Apenas Fratelli d’Italia (Irmãos da Itália, um partido de ultradireita, herdeiros do fascista Movimento Sociale Italiano, MSI) não dará um voto de confiança a Draghi, mas seus votos não são necessários para que o governo tenha a maioria. O único grupo representado no parlamento à esquerda do PD é o LEU [Livres e Iguais], que fazia parte do segundo governo Conte, e muito provavelmente se juntará ao coro.

Qual será o programa de Draghi?

O ex-presidente do BCE descreveu seu programa em um famoso artigo no Financial Times em março do ano passado e em outros discursos no ano passado. Draghi abraça completamente a ideia de que a dívida pública deve aumentar. Nesta crise aguda, ele acredita que os gastos públicos devem absorver a dívida privada; e a dívida deve ser tornada “produtiva”. Segundo ele, “nem todas as empresas nesta crise devem receber apoio público”; ao contrário, o Estado deve intervir apenas “para evitar custos sociais excessivos” e, claro, os bancos e investidores privados “que têm muito mais expertise” devem escolher as empresas nas quais o Estado deve investir.

Mas que futuro enfrentam os trabalhadores dessas empresas “zumbis”, que estão condenadas à falência? “Os incentivos devem criar novos empregos, não salvar os antigos.” Uma perspectiva animadora para quem espera que o novo governo intervenha a favor dos trabalhadores após o fim do congelamento das demissões, previsto para 31 de março!

A intervenção do Estado na economia será, portanto, em benefício total da classe dominante. O Estado, com suas finanças, deve melhorar a competitividade das empresas. As reformas estruturais significarão cortes no bem-estar e flexibilidade total dos contratos e das condições de trabalho. Aqueles que permanecerem desempregados receberão um subsídio temporário, mas com poucas possibilidades de reinserção no emprego, ou no mínimo estarão em condições de extrema precariedade laboral.
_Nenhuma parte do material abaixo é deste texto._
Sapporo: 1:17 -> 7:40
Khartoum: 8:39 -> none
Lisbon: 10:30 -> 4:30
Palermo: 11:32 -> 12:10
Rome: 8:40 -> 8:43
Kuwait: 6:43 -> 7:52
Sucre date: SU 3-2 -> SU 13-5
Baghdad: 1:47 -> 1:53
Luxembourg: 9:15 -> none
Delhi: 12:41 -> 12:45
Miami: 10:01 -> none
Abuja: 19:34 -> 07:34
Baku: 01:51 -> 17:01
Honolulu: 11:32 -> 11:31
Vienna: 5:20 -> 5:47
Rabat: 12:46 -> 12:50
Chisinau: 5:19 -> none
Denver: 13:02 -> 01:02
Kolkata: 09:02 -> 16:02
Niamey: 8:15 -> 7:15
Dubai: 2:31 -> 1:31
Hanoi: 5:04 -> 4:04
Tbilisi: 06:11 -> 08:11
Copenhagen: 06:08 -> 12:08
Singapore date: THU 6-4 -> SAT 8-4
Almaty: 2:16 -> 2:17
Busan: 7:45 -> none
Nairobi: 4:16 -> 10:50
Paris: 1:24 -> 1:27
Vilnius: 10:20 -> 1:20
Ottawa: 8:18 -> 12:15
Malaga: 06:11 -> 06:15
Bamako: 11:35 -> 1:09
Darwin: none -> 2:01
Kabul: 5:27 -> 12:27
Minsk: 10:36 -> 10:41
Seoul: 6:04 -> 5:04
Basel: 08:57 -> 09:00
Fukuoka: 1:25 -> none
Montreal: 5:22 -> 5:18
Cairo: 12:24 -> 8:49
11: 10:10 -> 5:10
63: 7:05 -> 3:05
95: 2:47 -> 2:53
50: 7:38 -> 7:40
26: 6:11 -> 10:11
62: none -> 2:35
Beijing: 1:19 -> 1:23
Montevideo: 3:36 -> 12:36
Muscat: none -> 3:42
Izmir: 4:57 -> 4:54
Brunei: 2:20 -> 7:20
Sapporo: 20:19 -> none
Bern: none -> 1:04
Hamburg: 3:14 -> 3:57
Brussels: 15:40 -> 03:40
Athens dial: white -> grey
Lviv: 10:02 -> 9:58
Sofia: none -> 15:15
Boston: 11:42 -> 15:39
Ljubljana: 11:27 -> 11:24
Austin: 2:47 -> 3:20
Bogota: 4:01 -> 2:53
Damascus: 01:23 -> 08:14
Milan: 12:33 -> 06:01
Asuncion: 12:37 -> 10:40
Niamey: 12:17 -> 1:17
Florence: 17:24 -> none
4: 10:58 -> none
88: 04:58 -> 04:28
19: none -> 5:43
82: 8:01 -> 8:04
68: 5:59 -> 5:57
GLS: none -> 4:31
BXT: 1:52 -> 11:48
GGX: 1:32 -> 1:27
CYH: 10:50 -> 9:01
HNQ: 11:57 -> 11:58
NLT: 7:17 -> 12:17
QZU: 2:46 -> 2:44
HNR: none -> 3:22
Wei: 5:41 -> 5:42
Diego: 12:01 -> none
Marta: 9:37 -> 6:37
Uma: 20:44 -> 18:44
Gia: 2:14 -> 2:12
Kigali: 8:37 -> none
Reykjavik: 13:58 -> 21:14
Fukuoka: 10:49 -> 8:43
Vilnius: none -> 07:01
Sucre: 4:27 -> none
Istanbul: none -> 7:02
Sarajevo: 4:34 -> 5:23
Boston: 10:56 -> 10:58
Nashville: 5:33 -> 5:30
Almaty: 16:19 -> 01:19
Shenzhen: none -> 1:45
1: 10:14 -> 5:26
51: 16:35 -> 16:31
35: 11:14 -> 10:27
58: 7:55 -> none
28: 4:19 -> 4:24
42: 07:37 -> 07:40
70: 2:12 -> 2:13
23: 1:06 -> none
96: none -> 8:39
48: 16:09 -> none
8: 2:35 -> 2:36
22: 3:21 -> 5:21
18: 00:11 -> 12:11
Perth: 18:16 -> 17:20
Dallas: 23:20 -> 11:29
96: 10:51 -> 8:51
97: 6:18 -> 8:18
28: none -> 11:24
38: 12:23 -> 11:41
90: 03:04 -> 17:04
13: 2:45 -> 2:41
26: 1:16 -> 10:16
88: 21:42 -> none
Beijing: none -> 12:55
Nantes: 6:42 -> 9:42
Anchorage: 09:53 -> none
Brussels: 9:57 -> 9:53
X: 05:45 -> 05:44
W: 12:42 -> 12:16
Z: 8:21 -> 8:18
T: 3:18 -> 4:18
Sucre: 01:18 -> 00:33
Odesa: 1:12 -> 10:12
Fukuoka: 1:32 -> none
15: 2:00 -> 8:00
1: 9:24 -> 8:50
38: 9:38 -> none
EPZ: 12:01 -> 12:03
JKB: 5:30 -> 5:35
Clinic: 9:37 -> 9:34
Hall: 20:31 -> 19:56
Sobre a idade da aposentadoria, Draghi sempre defendeu o prolongamento da vida profissional das pessoas. A “cota 100” (uma reforma previdenciária do primeiro governo de Conte, o que significa que uma pessoa pode se aposentar se a soma da idade em anos e o número de anos em que pagou contribuições para a previdência social somarem 100) terá, portanto, que piorar.

Ainda assim, existe uma ilusão entre os líderes do movimento sindical de que o governo Draghi representará um ponto de virada positivo para os trabalhadores. Segundo Maurizio Landini, secretário-geral da federação sindical CGIL, Draghi “vai nos tirar da precarização do trabalho” graças à sua “competência e autoridade“. Essas são ilusões perigosas para semear. Não se pode servir a dois senhores.

Por trás do engodo da imparcialidade e da “competência”, os governos de unidade nacional sempre foram prejudiciais aos interesses dos trabalhadores, desde os de Ciampi e Amato, nos anos 90, até os de Monte há 10 anos. Hoje, a burguesia precisa de políticas diferentes das da austeridade do passado, mas as políticas do governo devem permanecer a seu serviço.

A unidade nacional é uma quimera que surgiu face às desigualdades que aumentaram exponencialmente nestes 12 meses de pandemia, o que não pode ser resolvido por uma política a favor da burguesia.

O nascimento do governo Draghi será uma fonte de conflito interno e divisões em cada partido que o apoia. Partidos de direita, centro e esquerda sairão dessa experiência ainda mais enfraquecidos e desacreditados.

Em meio a essa crise de governo, os interesses da nossa classe, dos trabalhadores, que são a maioria da sociedade, não estão representados. Isso ajuda a tornar a cortina de fumaça criada pela propaganda da mídia de massa ainda mais eficaz. Tirar essa cortina de fumaça exigirá a ação da luta de classes e a erupção do movimento dos trabalhadores e da juventude no cenário.

A tarefa daqueles que, como nós, são opositores inabaláveis ​​dos governos burgueses, antigos e novos, será recuperar e reorganizar o conflito social em nossos termos. A luta de classes apresenta a única saída para a crise capitalista pela qual os trabalhadores e as classes oprimidas deste país estão pagando.